But at the very least, in Knight's case, there's a discussion of the morality to be had.  Maybe I shouldn't be so quick to use brain magic to get secrets out of people, sure, fine, whatever, but in a lot of other games morality systems are just tacked on lame bits of shit that aren't engaging in any way.

Now I love Bioshock, it's a cool game but it really does highlight just how poorly thought out these things are.  In Bioshock, upon killing a Big Daddy you are granted a "moral choice" of infanticide or to not do that.  Killing the little girl nets you more points to buy plasmids with and not doing it gives you a bit less and a different ending.  The thing to consider though, is that Bioshock, even on hard mode, is piss easy and you can get everything you need by not killing them which makes the choice feel hollow.  The ONLY reason to kill little sisters in Bioshock is to either be edgy or because you specifically want to see the "bad" ending.  

Another big example of this is Mass Effect, a game that presents you with "moral choices" at various parts of the story but the only real options for each situation is to either be the literal reincarnation of Jesus Christ or to be the biggest ball-bag in the galaxy.  No way to be even a little bit moderate or level headed in any of these games.
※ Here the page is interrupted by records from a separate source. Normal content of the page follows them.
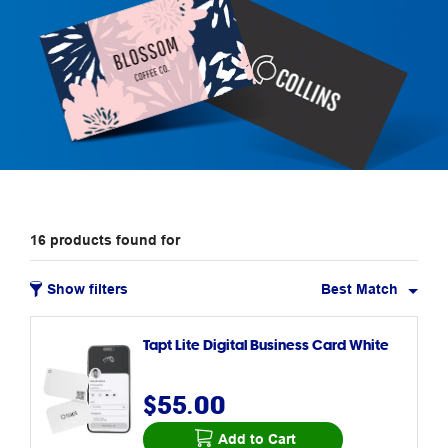
16
products
found for
Show filters
Best Match
Tapt Lite Digital Business Card White
$55.00
Add to Cart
Morality on a binary scale like this is a stupid, useless feature that feels like padding.  It's a lazy way for developers to claim their game has replay because you essentially have to play the game twice to see everything.  Really bad offenders in this category include things like Dante's Inferno where the game doesn't really change significantly either way, just do it once where you stomp a dude and once where you play DDR every so often.  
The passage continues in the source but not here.